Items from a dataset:
┏━━

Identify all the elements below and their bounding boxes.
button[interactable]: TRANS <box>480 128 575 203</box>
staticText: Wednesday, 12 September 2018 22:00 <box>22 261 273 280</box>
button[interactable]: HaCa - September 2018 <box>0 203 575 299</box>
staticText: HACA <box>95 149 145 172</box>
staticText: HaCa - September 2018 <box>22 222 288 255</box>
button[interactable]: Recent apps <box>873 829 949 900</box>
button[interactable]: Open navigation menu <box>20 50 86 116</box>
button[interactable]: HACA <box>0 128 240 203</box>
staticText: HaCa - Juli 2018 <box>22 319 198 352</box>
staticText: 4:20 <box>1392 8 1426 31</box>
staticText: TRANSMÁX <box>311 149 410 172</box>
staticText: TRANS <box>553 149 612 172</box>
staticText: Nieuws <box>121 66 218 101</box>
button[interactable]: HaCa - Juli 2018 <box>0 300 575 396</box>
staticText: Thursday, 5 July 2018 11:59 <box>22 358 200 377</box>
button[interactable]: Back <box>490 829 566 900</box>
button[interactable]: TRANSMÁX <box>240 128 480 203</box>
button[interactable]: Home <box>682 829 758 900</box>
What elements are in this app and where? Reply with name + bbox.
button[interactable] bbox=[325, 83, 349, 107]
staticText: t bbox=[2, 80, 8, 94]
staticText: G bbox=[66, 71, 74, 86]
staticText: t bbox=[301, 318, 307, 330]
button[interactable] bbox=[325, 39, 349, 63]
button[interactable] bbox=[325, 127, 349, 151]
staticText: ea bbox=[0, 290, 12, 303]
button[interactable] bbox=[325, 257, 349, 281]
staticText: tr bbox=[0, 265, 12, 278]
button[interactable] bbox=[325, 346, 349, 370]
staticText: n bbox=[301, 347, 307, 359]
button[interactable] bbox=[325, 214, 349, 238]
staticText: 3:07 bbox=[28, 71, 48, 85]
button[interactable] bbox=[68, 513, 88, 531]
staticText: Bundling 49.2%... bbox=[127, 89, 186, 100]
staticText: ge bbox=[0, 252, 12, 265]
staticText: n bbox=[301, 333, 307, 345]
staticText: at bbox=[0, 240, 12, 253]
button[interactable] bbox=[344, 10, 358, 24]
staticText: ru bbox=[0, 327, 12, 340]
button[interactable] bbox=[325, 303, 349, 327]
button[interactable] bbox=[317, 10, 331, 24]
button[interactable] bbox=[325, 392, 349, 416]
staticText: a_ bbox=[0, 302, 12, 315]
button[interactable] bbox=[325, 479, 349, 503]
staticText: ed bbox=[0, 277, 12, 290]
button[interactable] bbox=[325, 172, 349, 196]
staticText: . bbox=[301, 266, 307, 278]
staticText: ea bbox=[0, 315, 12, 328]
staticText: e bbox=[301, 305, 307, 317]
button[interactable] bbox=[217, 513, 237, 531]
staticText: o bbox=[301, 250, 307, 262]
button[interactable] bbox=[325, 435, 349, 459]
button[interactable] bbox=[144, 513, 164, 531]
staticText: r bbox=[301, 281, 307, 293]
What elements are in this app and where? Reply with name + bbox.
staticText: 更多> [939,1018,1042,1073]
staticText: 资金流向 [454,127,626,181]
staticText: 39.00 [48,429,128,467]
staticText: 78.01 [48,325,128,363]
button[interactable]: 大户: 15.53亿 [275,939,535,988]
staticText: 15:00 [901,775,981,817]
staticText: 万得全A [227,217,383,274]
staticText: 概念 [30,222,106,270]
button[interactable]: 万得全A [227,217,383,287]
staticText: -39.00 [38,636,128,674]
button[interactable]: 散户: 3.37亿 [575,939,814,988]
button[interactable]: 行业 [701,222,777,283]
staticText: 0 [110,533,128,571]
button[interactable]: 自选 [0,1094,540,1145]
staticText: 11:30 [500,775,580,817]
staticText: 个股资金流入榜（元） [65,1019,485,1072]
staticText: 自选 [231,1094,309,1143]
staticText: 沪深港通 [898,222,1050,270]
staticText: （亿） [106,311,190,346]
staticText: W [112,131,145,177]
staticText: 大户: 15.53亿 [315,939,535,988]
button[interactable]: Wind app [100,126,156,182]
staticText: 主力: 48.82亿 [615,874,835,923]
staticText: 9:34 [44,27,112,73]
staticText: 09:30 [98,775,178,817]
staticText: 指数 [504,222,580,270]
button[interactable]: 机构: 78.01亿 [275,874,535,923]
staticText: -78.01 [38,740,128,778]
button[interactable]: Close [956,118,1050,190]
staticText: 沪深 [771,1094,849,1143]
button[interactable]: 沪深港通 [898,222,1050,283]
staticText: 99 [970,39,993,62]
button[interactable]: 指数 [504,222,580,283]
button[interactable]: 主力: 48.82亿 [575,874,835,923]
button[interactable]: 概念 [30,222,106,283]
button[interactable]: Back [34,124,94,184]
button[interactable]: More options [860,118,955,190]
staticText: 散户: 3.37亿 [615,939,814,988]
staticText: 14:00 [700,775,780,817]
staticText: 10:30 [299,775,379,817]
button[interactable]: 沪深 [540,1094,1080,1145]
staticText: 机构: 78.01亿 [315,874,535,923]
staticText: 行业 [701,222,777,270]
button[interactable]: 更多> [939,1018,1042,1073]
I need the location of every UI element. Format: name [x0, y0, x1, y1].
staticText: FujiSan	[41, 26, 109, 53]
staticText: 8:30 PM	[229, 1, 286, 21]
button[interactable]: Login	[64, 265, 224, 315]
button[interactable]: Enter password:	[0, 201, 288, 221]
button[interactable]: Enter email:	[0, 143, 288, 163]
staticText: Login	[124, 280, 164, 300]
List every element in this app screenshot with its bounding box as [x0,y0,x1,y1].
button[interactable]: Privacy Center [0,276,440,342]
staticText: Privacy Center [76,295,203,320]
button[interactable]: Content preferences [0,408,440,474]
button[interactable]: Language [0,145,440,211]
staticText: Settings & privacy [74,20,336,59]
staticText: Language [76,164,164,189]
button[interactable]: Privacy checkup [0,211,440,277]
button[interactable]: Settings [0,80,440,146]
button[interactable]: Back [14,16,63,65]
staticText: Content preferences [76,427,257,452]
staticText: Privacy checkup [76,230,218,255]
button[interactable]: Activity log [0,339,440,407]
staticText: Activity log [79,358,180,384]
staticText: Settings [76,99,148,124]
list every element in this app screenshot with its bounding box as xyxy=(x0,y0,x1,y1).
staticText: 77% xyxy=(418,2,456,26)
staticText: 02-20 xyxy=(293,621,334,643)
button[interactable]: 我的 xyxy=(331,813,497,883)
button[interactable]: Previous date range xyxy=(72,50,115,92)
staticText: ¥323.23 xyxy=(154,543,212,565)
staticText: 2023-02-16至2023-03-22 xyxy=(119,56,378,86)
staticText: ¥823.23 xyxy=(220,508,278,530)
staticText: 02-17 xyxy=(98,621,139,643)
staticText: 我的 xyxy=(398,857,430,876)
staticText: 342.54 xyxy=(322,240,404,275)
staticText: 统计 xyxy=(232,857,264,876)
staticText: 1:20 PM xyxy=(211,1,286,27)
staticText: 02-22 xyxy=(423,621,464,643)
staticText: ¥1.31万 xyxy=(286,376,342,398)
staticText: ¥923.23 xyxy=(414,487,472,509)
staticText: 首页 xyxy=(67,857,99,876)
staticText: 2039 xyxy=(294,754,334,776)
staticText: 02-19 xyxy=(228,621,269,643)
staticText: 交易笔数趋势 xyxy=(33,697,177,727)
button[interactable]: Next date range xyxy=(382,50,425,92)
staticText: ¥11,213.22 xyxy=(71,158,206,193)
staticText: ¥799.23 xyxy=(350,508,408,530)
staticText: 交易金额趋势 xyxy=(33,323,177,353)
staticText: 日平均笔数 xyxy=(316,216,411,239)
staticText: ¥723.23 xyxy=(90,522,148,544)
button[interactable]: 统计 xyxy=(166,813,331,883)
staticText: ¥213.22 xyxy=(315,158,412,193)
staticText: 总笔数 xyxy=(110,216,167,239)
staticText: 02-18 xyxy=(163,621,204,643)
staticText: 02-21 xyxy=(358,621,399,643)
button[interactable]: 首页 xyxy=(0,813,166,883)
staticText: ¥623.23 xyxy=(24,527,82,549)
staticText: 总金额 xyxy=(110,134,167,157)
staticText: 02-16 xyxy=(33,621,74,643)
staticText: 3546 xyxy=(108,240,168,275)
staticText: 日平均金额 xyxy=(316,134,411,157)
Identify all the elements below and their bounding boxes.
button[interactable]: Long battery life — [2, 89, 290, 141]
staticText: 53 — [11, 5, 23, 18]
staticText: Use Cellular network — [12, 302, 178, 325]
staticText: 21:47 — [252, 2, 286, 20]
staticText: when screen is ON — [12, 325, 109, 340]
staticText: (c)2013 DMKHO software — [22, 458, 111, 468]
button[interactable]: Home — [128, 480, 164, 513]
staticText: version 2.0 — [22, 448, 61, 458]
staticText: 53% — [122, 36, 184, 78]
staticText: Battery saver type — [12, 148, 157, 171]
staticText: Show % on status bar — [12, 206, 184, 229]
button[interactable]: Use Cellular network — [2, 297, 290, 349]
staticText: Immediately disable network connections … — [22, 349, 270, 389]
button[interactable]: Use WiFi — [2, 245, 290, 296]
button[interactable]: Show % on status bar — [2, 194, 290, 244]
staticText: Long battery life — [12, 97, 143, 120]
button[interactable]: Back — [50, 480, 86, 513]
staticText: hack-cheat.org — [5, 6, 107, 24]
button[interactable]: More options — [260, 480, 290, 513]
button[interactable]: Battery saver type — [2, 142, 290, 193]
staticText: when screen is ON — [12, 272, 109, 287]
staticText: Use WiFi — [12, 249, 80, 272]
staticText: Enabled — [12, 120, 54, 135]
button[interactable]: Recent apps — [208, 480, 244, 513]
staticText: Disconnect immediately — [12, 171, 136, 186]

┗━━

→ **TASK TO COMPLETE**: Wherever "WiFi" turns up in the records, copy the whole line.

→ **EXERCISE RESPONSE**:
button[interactable]: Use WiFi — [2, 245, 290, 296]
staticText: Use WiFi — [12, 249, 80, 272]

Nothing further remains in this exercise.